Grexit … Stage Left?
However, if the SYRIZA plan is agreed to, there will still be little room for addressing the severe impact of five years of austerity. The plan will partially solve the immediate problem of the crushing debt, however SYRIZA will lock itself into a commitment to avoid running deficits. Much like Massachusetts or California, SYRIZA will be locked in a balanced budget regime where, during downturns, it must reduce spending.
This pro-cyclical fiscal policy will mean Greece cannot get out of a recession on its own through Keynesian stimulus, but will be utterly dependent on EU policy. The problem for Greece will be that there is no Washington to run trillion dollar deficits when a crisis erupts. Certainly Massachusetts balanced its budget in 2008, but Obama stepped in with billions in “infrastructure investment”. In every state all those signs suddenly blossomed by the side of the road proclaiming the Obama stimulus was funding road construction. There will be no road signs in Greece.

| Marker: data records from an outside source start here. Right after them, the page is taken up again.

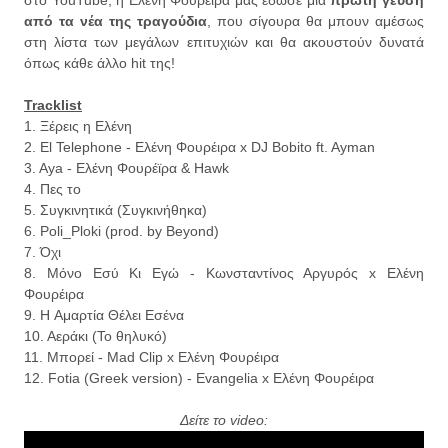
από τα νέα της τραγούδια
, που σίγουρα θα μπουν αμέσως
στη λίστα των μεγάλων επιτυχιών και θα ακουστούν δυνατά
όπως κάθε άλλο hit της!
Tracklist
1. Ξέρεις η Ελένη
2. El Telephone - Ελένη Φουρέιρα x DJ Bobito ft. Ayman
3. Aya - Ελένη Φουρέϊρα & Hawk
4. Πες το
5. Συγκινητικά (Συγκινήθηκα)
6. Poli_Ploki (prod. by Beyond)
7. Όχι
8. Μόνο Εσύ Κι Εγώ - Κωνσταντίνος Αργυρός x Ελένη
Φουρέιρα
9. Η Aμαρτία Θέλει Εσένα
10. Αεράκι (Το θηλυκό)
11. Μπορεί - Mad Clip x Ελένη Φουρέιρα
12. Fotia (Greek version) - Evangelia x Ελένη Φουρέιρα
Δείτε το video:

Thus, even with Merkel’s acquiescence, SYRIZA will still face the possibility of a Grexit. This is because, within the limits of strict assumptions of bourgeois political-economy, each new job created in the economy must now produce an average rate of profit. Jobs will not be created simply because the capitalists like bossing workers but because they believe they can accumulate still more capital.
The easiest way to create jobs rapidly in an advanced economy is still the tried and true Keynesian method of cutting wages through currency devaluation. Just off the top of my head — i.e., pure speculation — what is missing in the discussion of Greece debt and future plans for a eurozone-wide investment plan is the announcement of a temporary Greece exit from the euro to allow a sharp devaluation to occur. And, not surprising, this idea was already floated by Germany in 2012:
“It all comes down to the fact that Greece will need a third loan. Even if everyone denies it, we all know it’s unavoidable,” this official said. But because of rising political pressure in Germany and other core Eurozone countries, “this decision will be delayed as much as possible.”
He added that, “the hawkish team of the German finance ministry believes that since Greece will need more money, it would be better given as a bridge loan to facilitate a temporary exit.”
The official noted: “It would be better received politically within Germany, the Netherlands, Finland and other countries like Slovakia and Estonia if the new loan were sold as the final one and tied to a Greek exit from the Eurozone, which would be regarded as punishment.”
So, KKE and the rest of the dumb Marxists may get their fascist fantasy of a return to the drachma, but the result will be nothing like what they imagine. If SYRIZA is allowed to leave the euro, even temporarily, wages in Greece will be crushed on a scale not even seen in the depression so far.